#### [Exercise objective]
Please report how many lines below contain "sont", writing nothing except the number.
+ + +
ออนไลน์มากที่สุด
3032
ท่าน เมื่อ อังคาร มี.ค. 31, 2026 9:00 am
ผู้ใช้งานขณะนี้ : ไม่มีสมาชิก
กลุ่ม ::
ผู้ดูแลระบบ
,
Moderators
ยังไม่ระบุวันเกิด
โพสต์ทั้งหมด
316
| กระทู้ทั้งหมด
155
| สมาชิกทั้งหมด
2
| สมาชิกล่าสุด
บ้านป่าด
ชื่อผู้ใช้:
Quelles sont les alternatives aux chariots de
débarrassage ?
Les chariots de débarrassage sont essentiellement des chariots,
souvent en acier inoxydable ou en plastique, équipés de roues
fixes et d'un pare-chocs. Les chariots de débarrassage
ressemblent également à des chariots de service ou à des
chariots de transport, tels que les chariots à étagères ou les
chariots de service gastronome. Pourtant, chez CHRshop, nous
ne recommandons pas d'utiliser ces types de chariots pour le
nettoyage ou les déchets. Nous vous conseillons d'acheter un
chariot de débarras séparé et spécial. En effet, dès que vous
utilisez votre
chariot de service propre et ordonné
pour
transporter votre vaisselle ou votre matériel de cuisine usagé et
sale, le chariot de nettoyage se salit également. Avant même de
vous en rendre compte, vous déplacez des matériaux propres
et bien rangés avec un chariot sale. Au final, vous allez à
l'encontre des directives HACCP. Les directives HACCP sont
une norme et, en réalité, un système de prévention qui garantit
+ + +
#### [The answer]
3